Похохатывая, озорницы одна за другой устремились к ближайшему кратеру и нырнули в густую черную тень, которую отбрасывали два крупных валуна на краю кратерной воронки.
Я снова остался один среди тишины и холодного безмолвия лунного пейзажа.
- Нужно немедленно вернуться на станцию, выпить брома, валерьянки и... И стаканчик водки, - произнес я вслух и опасливо покосился на отпечатки девичьих губ на стекле гермошлема. В отличие от лунных девушек оттиски губной помады не исчезли.

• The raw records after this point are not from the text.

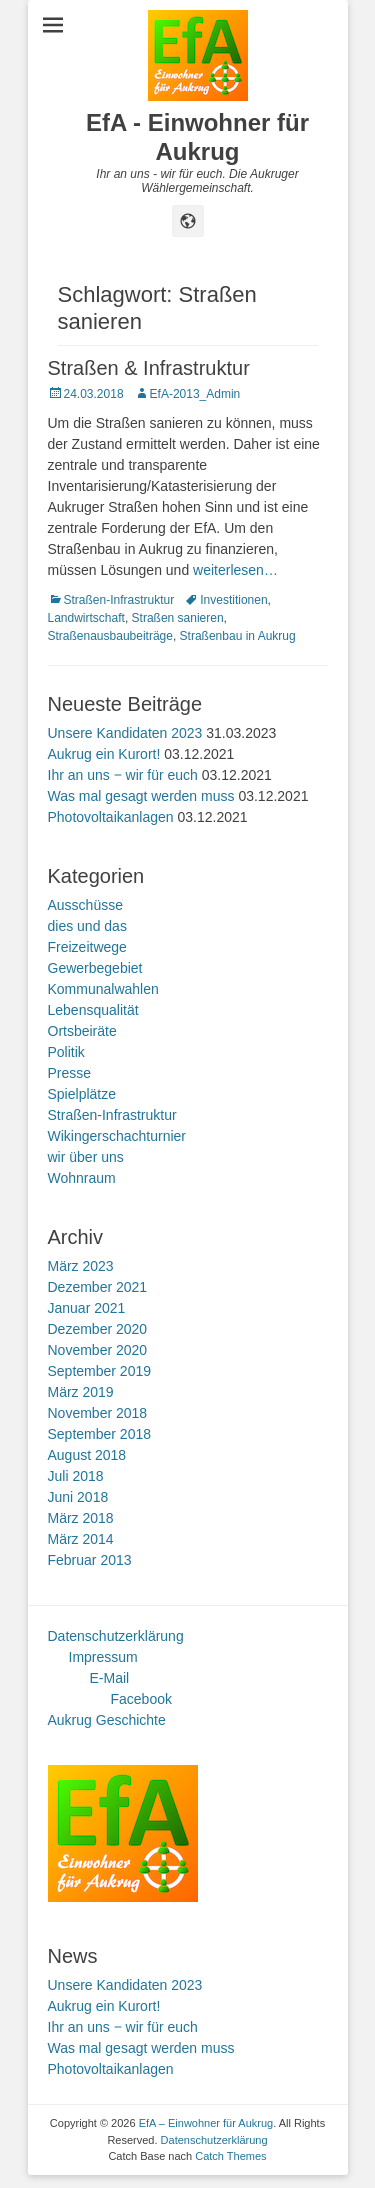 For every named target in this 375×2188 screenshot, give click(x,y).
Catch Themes (230, 2156)
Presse (70, 1073)
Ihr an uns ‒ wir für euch (123, 775)
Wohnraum (82, 1178)
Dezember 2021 (98, 1287)
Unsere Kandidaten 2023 (125, 733)
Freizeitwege (87, 947)
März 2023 (81, 1266)
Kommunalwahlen (103, 989)
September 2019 (100, 1371)
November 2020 (98, 1350)
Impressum (103, 1657)
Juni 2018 (78, 1497)
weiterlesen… (235, 570)
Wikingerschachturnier (117, 1136)
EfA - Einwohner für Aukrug (197, 137)
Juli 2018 (76, 1476)
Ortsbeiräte (82, 1031)
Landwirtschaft (86, 618)
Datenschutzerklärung (116, 1636)
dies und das (87, 926)
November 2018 (98, 1413)
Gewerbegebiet (95, 968)
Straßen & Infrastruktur (149, 368)
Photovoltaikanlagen (111, 817)
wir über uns (86, 1157)
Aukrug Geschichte (107, 1720)
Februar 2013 (90, 1560)
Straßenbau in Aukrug (238, 636)
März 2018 (81, 1518)
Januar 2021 (87, 1308)
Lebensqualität (93, 1010)
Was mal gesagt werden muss (141, 796)
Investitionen (233, 600)
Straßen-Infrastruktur (119, 600)
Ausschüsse (85, 905)
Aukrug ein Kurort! (104, 754)
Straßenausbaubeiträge (110, 636)
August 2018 (87, 1455)
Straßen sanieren (178, 618)
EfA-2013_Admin (195, 394)
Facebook (141, 1699)
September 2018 (100, 1434)
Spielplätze (82, 1094)
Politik (66, 1052)
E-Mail (110, 1678)
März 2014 (81, 1539)
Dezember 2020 (98, 1329)
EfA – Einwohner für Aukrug (206, 2123)
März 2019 (81, 1392) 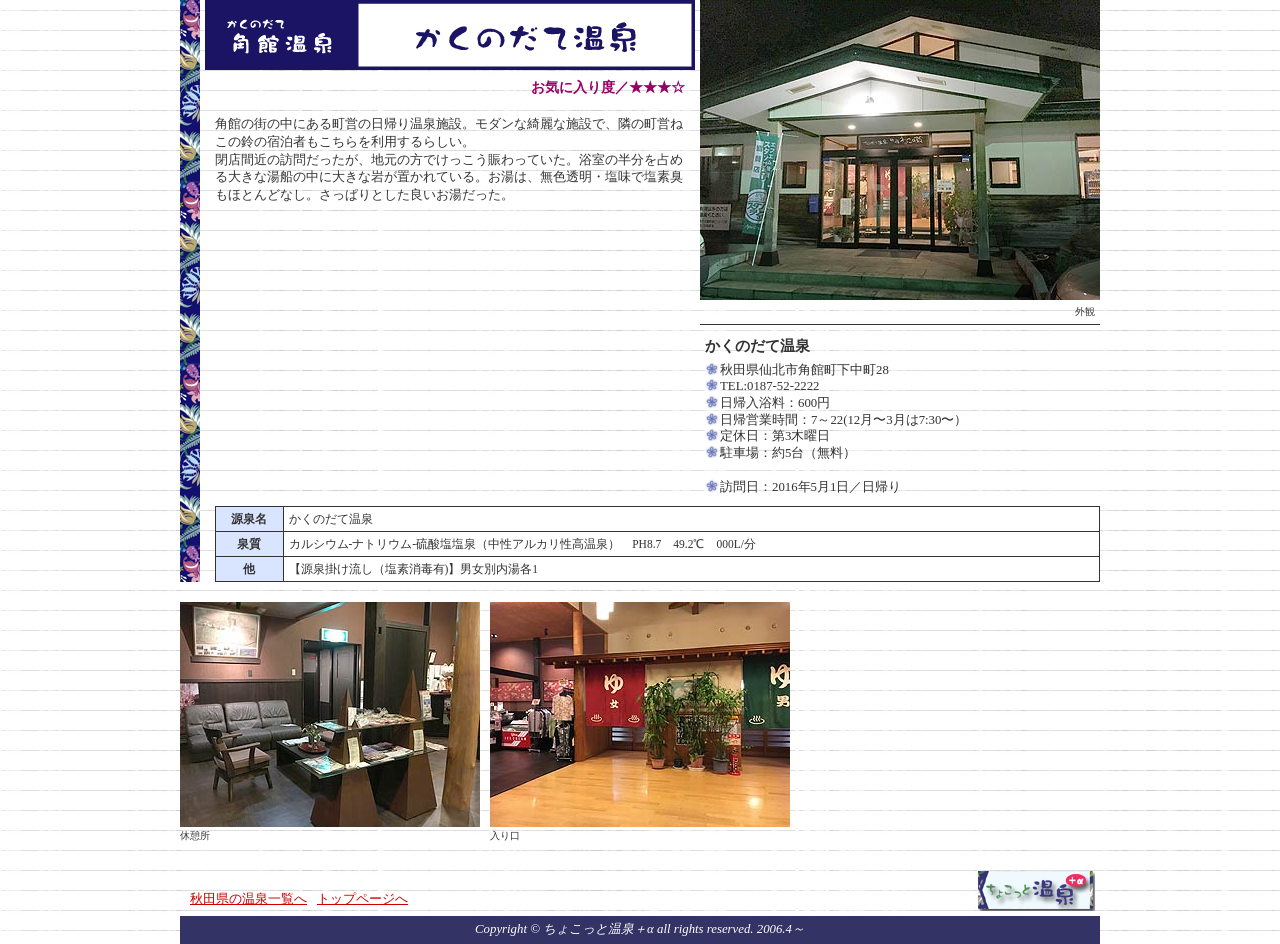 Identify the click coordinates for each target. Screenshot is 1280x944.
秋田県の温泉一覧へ (248, 899)
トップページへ (362, 899) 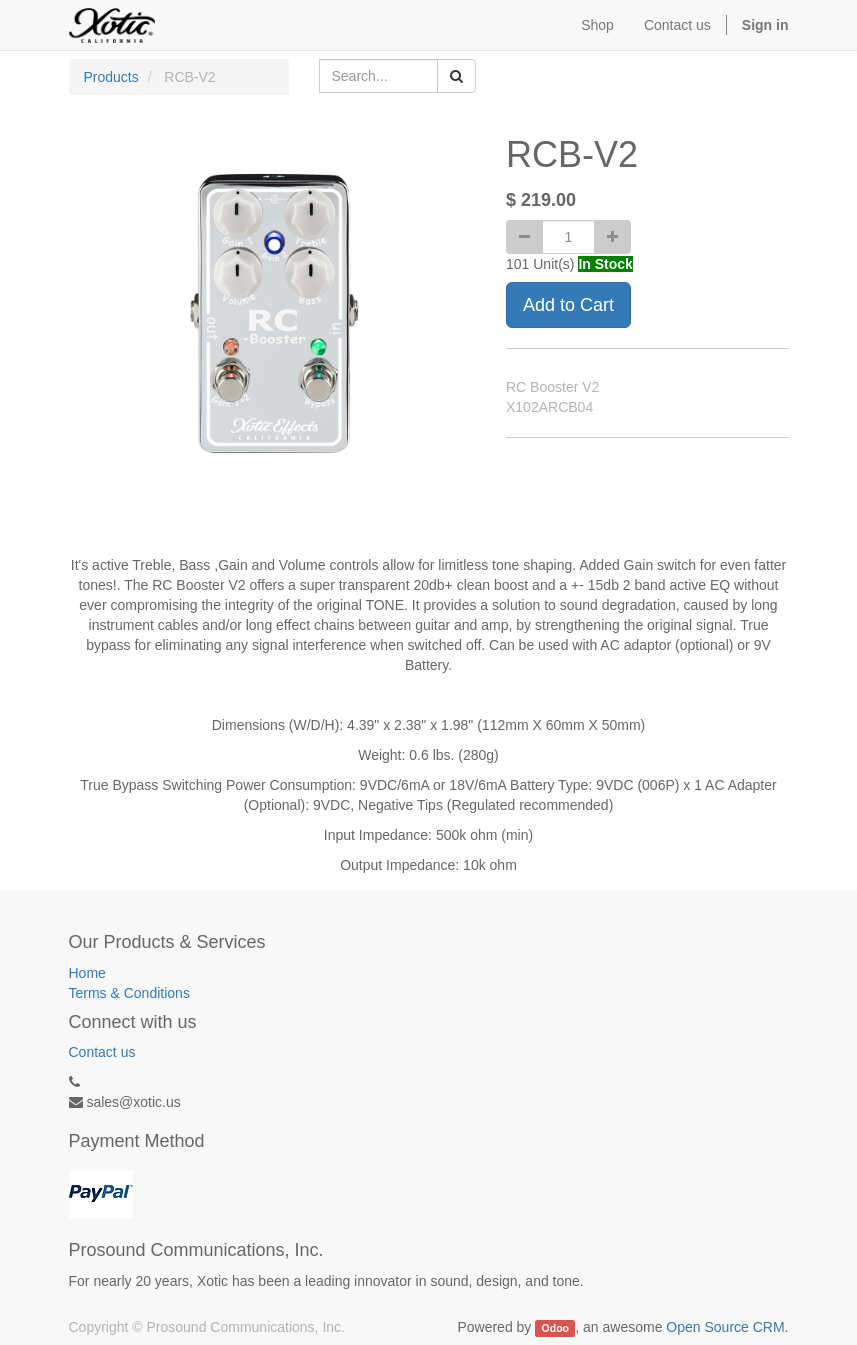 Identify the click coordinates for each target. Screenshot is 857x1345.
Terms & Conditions (129, 993)
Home (87, 973)
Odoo (555, 1328)
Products (111, 77)
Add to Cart (568, 305)
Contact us (102, 1052)
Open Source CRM (725, 1327) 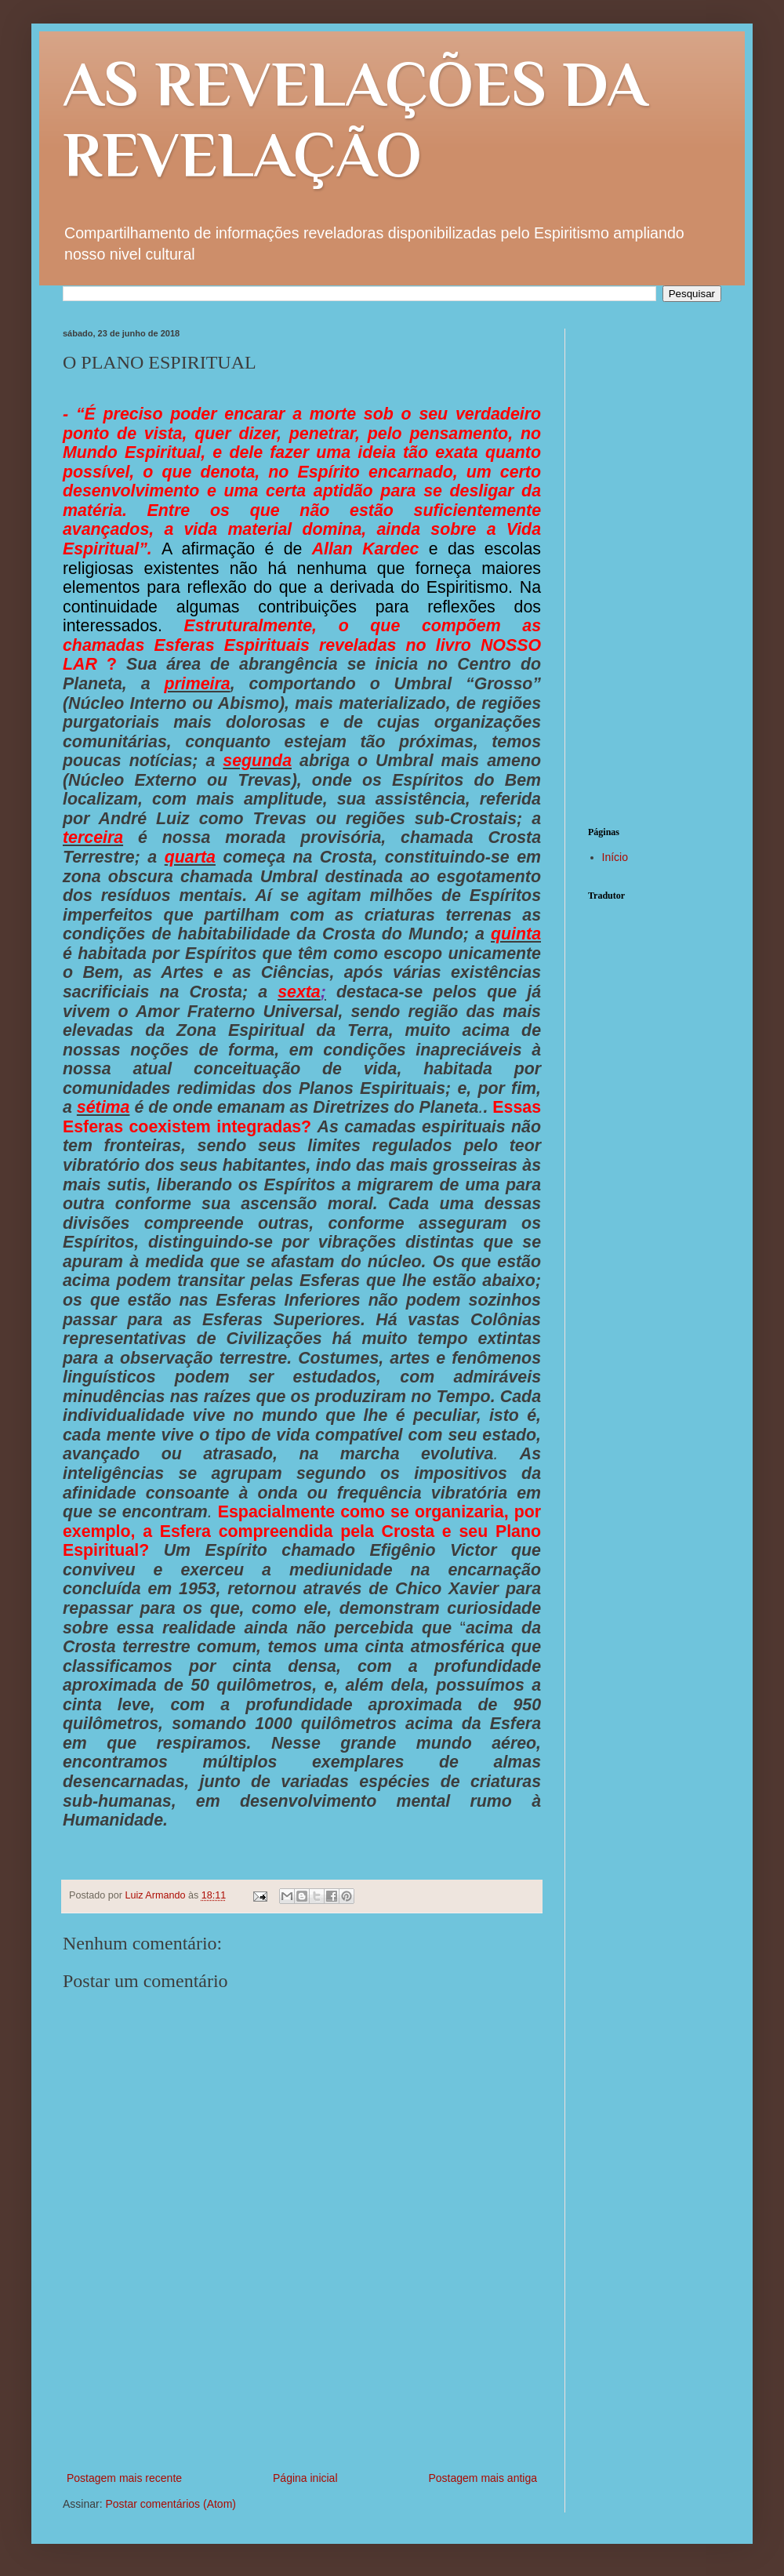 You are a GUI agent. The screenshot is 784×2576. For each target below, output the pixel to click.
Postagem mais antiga (482, 2478)
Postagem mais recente (124, 2478)
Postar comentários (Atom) (170, 2504)
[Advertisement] (302, 2400)
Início (615, 857)
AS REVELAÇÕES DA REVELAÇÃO (355, 119)
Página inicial (305, 2478) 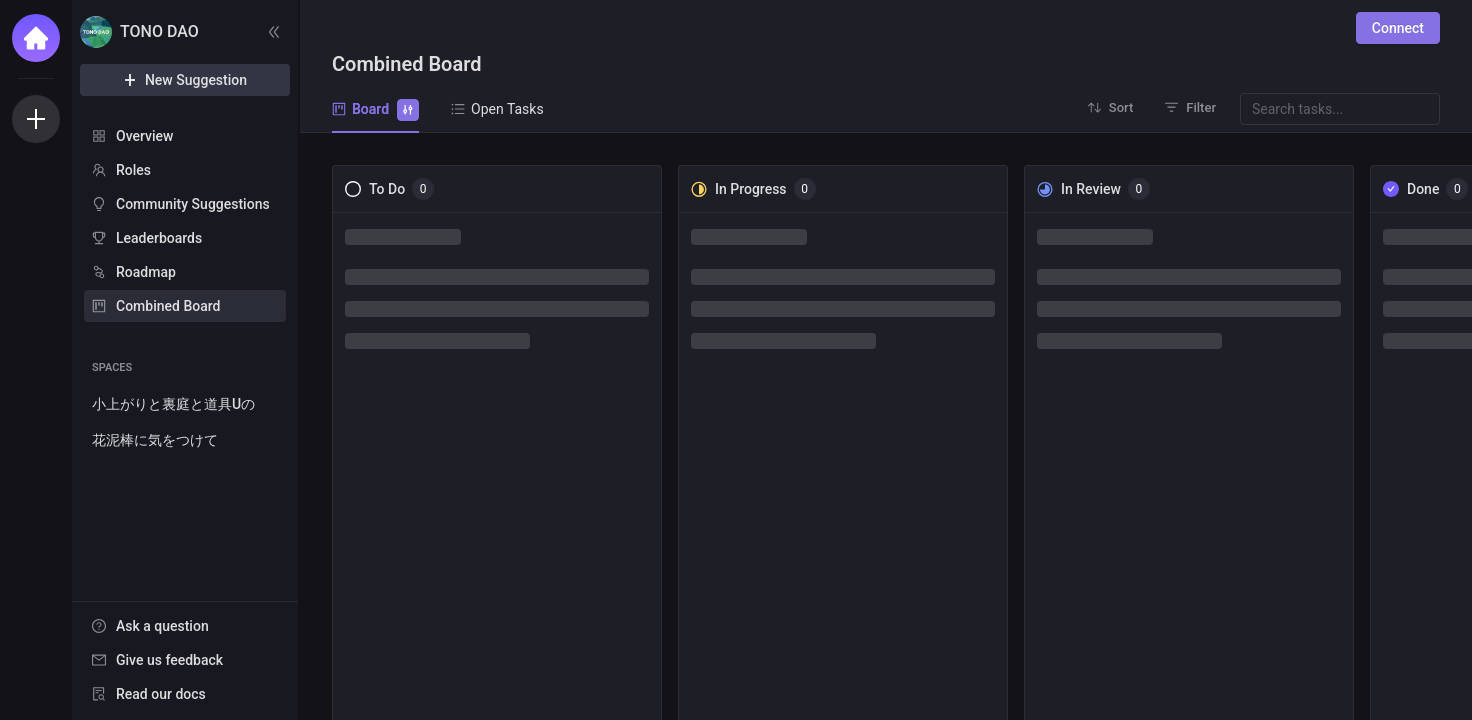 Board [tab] (375, 108)
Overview (144, 136)
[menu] (185, 222)
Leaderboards (159, 238)
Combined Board (168, 306)
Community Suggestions (193, 204)
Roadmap (146, 272)
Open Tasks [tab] (497, 109)
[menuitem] (185, 136)
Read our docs (161, 694)
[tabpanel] (886, 426) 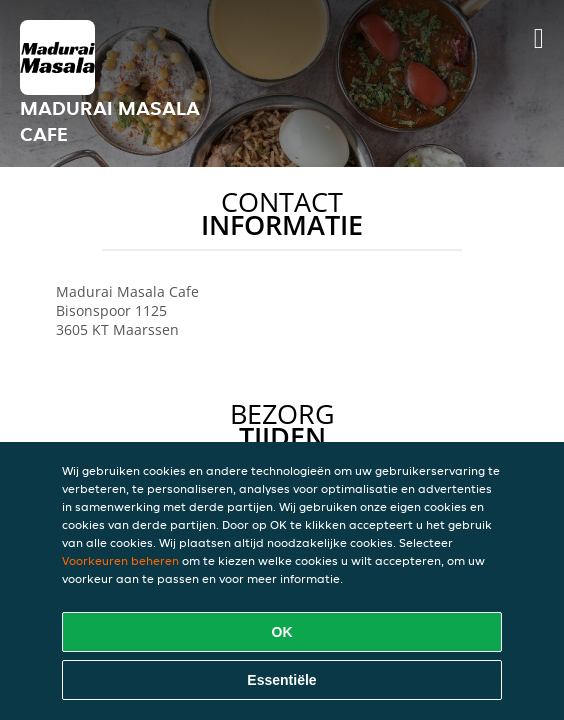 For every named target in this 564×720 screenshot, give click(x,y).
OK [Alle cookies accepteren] (282, 632)
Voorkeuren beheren (120, 560)
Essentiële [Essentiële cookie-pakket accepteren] (281, 680)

- Валерьянку и бром пить не стоит, а вот водочки прими всенепременно, - прозвучал хрипловатый голос у меня за спиной.
5
Я резко обернулся.
В двух шагах от меня стоял пожилой неказистый мужичок, одетый в стоптанные сапоги со смятыми в гармошку голенищами, старенькую ватную телогрейку болотно-зеленого цвета и надвинутый почти на самые глаза серенький бесформенный картуз. Из-под распахнутой телогрейки выглядывала вылинявшая тельняшка, неумело подштопанная на груди широкими
нахлестными стяжками. В уголке губ незнакомца торчала свернутая из пожелтевшего газетного обрывка толстенькая самокрутка, которой он периодически попыхивал, выпуская изо рта облачка сизого дыма.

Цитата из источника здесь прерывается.